OBJECTIVE DATA WOULD YIELD MORE RELIABLE AND EQUITABLE ALLOCATION OF SPECIAL EDUCATION FUNDS AND REDUCE ADMINISTRATIVE BURDEN
We believe that Special Education funds can be allocated in a fairer, simpler, and less burdensome manner, and accordingly, we recommended that the Department use objective data to allocate these funds to the states.
Most of the special education organizations we interviewed were open to an alternative funding allocation mechanism that would distribute Federal funds more efficiently and equitably and could result in more funds going directly to serve the students by reducing administrative burden. These organizations also expressed the view that if the Federal government instituted an allocation system based on objective data, states might follow the Federal lead, resulting in efficiencies. In fact, at the time of our audit, two states had already implemented funding mechanisms based on total student enrollment rather than a child count.
In looking at the question of what objective data would be appropriate, Department officials and studies indicated that poverty and low education attainment are common in states that rank high in cases of disability. The Director of the Department's Office of Special Education Programs told us that there is a strong correlation between poverty and the level of disabilities within a community. According to the Department's March 1993 disability statistics report referenced above, low educational attainment and low economic resources are common in states that rank high in disabilities. The Department's 1992 Annual Report to Congress also states that there is a strong association between low-income status and the likelihood of having a disability.
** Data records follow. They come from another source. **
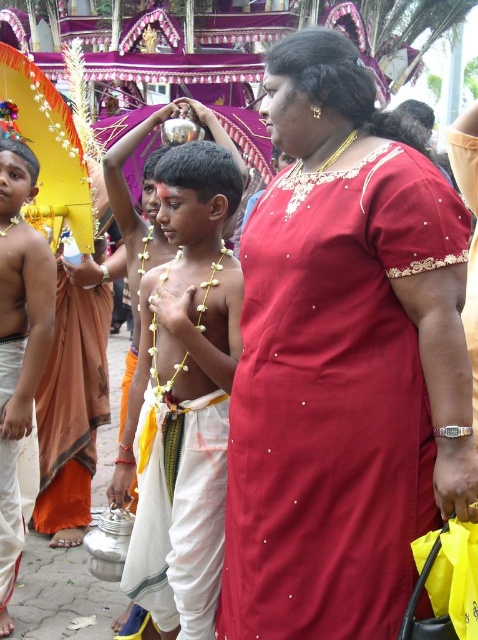 Question: Is pearl necklace at center behind white cotton dhoti at center?

Choices:
 (A) no
 (B) yes

Answer: (B)

Question: Can you confirm if matte red dress at center is positioned below orange silk sari at left?

Choices:
 (A) yes
 (B) no

Answer: (B)

Question: Which object is closer to the camera taking this photo?

Choices:
 (A) white cotton robe at lower left
 (B) white cloth boy at center

Answer: (B)

Question: Estimate the real-world distances between objects in this image. Which object is closer to the white cotton robe at lower left?

Choices:
 (A) orange silk sari at left
 (B) pearl necklace at center

Answer: (A)

Question: Is matte red dress at center positioned behind pearl necklace at center?

Choices:
 (A) yes
 (B) no

Answer: (B)

Question: Which object appears closest to the camera in this image?

Choices:
 (A) white cotton dhoti at center
 (B) matte red dress at center
 (C) orange silk sari at left

Answer: (B) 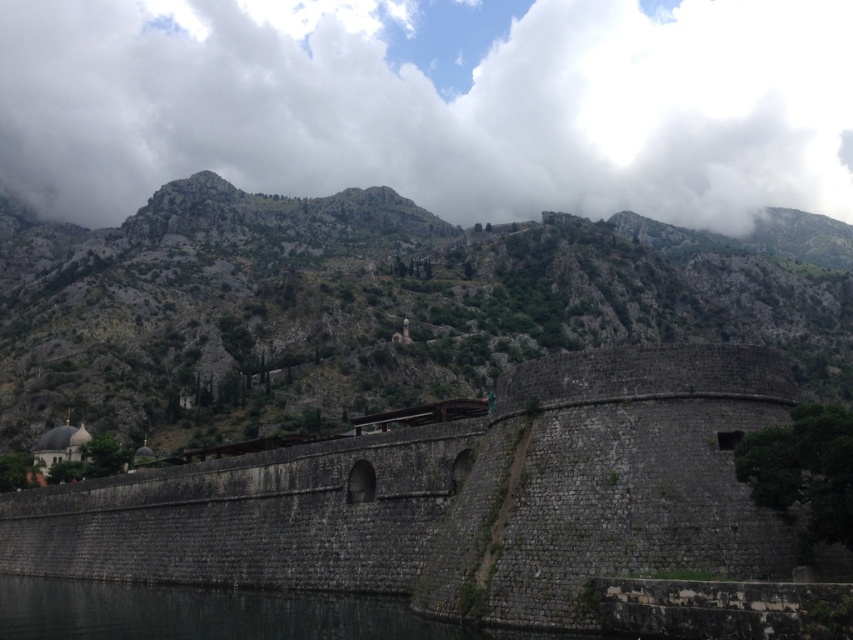 Who is positioned more to the left, dark stone wall at center or dark gray water at lower left?

dark gray water at lower left is more to the left.

Between dark stone wall at center and dark gray water at lower left, which one has less height?

dark gray water at lower left

Is point (602, 545) more distant than point (402, 636)?

That is False.

This screenshot has width=853, height=640. What are the coordinates of `dark stone wall at center` in the screenshot? It's located at (489, 509).

Is white fluffy cloud at upper center to the left of dark gray water at lower left from the viewer's perspective?

Incorrect, white fluffy cloud at upper center is not on the left side of dark gray water at lower left.

Is point (154, 3) positioned after point (403, 618)?

Yes, it is.

The width and height of the screenshot is (853, 640). I want to click on white fluffy cloud at upper center, so click(433, 106).

Does white fluffy cloud at upper center have a lesser height compared to rugged stone mountain at center?

No.

Is point (256, 154) more distant than point (312, 314)?

That is True.

Find the location of a particular element. white fluffy cloud at upper center is located at coordinates (433, 106).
In light of these data, OIG specifically recommended the use of two factors in the Special Education fund allocation: total population of persons aged 3 through 21 and poverty levels. We believe that this methodology would provide each state with a more reliable and equitable share of Special Education funds. Because this method uses objective data derived for other purposes, it eliminates any possible financial incentives for manipulating student counts, including retaining students in special education just to continue receiving special education funds. In addition, its simplicity eliminates most of the administrative costs associated with counting and categorizing the students, monitoring and auditing those counts, and maintaining records of those counts. It does not, however, relieve the states of their responsibility to ensure disabled children receive appropriate special education services. The Department and audit organizations will continue to monitor and audit whether states are providing the services mandated by law.
DEPARTMENT'S REACTION TO OIG AUDIT
The Department, in their response to our audit report, agreed that the overall issues raised in our report warranted further study as the Department considered options for the reauthorization of the IDEA. The Department concurred with our recommendation that any allocation formula must be based upon objective data, noting: "It has been suggested by some commenters that consideration be given to a census-based formula, with some consideration also given to poverty, as one way in which to better address the needs of children in relatively poor states. We believe the objectivity and validity of using Census or other data need to be considered in the re-authorization process." In its 1995 IDEA reauthorization bill, the Department included our recommendation for a funding formula allocation change to a system based on objective data.
This concludes my remarks. I will be happy to answer any questions you may have.